INSTRUCTIONS TO FOLLOW:
How many lines in the data below contain the word "Studies"? State only the number.

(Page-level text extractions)
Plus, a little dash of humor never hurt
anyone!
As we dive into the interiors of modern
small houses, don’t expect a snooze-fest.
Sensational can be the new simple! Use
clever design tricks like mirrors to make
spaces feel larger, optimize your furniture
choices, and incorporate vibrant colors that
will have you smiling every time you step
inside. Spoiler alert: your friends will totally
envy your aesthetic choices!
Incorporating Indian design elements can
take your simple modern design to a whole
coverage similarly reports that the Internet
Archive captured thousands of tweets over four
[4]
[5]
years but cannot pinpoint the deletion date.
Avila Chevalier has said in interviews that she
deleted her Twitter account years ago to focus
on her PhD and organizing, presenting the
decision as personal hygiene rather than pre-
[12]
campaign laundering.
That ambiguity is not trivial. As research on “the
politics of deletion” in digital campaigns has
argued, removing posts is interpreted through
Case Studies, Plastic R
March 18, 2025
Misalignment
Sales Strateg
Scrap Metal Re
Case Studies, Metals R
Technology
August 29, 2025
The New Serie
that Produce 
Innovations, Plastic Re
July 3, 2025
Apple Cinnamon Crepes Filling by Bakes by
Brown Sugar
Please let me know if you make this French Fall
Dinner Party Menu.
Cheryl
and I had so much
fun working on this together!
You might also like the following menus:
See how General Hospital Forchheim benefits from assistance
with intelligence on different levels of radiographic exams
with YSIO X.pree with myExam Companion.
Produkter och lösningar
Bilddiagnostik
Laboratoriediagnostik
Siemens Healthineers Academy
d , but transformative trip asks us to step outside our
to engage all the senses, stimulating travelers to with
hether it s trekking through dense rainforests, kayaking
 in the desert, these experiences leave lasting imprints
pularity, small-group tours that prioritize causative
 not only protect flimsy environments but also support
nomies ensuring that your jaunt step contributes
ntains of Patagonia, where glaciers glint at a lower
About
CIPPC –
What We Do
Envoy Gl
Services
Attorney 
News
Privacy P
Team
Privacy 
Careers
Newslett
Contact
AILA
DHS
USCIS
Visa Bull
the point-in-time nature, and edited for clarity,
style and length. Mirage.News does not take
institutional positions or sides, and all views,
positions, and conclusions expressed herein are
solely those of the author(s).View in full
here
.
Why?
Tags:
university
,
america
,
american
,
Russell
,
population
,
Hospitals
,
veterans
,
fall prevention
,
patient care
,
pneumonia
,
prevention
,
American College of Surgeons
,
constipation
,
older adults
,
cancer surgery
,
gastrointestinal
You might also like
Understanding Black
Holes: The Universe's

WRITTEN RESPONSE:
2